The legislation — which might as well have been named the Open Season on Protesters Act, as it would absolve drivers who hit demonstrators — came from a Republican lawmaker in Tennessee.

That’s horrible, but what’s even more vile is that it’s not an isolated case.

As detailed in a story in the New York Times, Republican leaders in at least 16 states have introduced legislative proposals to rein in protesters or impose harsher penalties on demonstrators who break the law. The trend apparently is a GOP reaction to demonstrations such as the Occupy Wall Street movement and the protests that dissolved into rioting in Ferguson, Mo.

But at least some of those measures, like the one in Tennessee, come from President Donald Trump boosters or as responses to demonstrations against him.
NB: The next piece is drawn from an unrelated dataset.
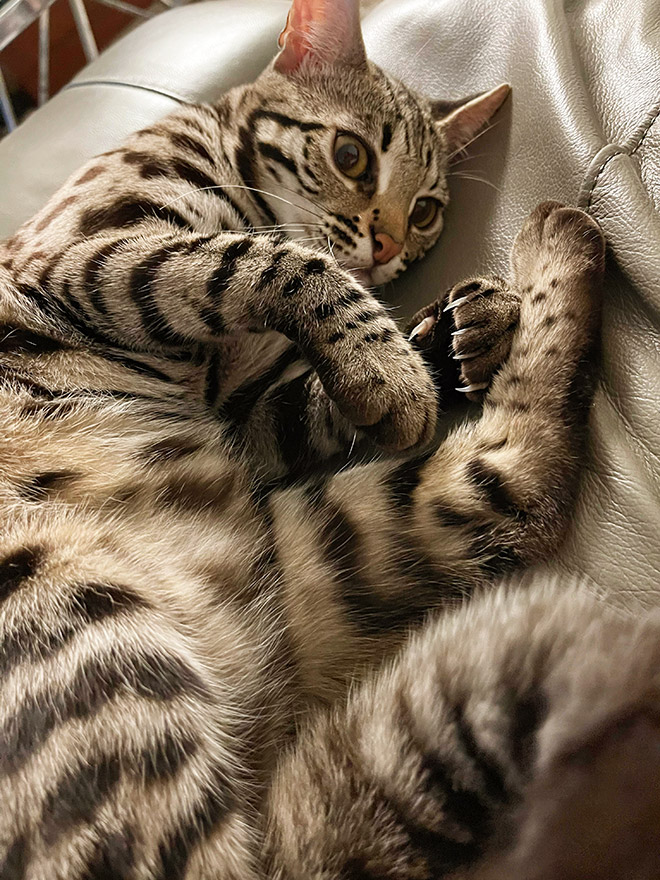 The width and height of the screenshot is (660, 880). Identify the location of leather furniture. (554, 122).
Here are a few other examples:

• In the aftermath of the Dakota Access Pipeline protest, North Dakota Gov. Doug Burgum enacted four bills aimed at giving government officials more power to squelch such demonstrations. Among them were a measure giving the attorney general more authority to call in outside law enforcement officials.
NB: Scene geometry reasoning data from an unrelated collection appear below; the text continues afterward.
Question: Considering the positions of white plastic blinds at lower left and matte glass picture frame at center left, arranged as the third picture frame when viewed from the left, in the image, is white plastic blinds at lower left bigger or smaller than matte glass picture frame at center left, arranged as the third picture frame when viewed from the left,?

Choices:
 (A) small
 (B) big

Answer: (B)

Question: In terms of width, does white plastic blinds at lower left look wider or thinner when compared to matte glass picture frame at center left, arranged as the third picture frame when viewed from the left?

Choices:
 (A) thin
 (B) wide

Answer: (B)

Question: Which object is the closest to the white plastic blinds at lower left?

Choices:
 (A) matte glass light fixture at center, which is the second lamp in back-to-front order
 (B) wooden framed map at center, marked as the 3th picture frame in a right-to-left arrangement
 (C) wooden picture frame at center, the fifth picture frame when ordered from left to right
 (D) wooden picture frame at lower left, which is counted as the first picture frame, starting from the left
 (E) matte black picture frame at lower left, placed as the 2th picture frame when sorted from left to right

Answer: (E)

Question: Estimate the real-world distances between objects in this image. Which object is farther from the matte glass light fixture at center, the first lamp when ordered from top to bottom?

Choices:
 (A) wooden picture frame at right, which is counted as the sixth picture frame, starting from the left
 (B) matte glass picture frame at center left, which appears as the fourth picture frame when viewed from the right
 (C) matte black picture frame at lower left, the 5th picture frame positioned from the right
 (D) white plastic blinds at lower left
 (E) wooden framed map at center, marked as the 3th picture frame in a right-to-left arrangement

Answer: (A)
• Lawmakers in Iowa and Mississippi filed proposals to boost penalties for blocking high-speed roads. In Iowa, those found guilty would face up to five years in prison and $7,500 in fines. The Mississippi bill would impose a fine of up to $10,000.

• In North Carolina, a Republican state senator said he would file a proposal making it illegal to “threaten, intimidate or retaliate” against state officials. This comes after a group of people heckled former GOP Gov. Pat McCrory, who lost a bid for re-election in November.

This is distressing, especially when coupled with a new Pew Research Center poll showing that only 68 percent of Republican respondents believed people had a right to protest and just 66 percent believed people with unpopular opinions deserved protection. (For Democrats, those numbers were 88 percent and 80 percent, respectively.)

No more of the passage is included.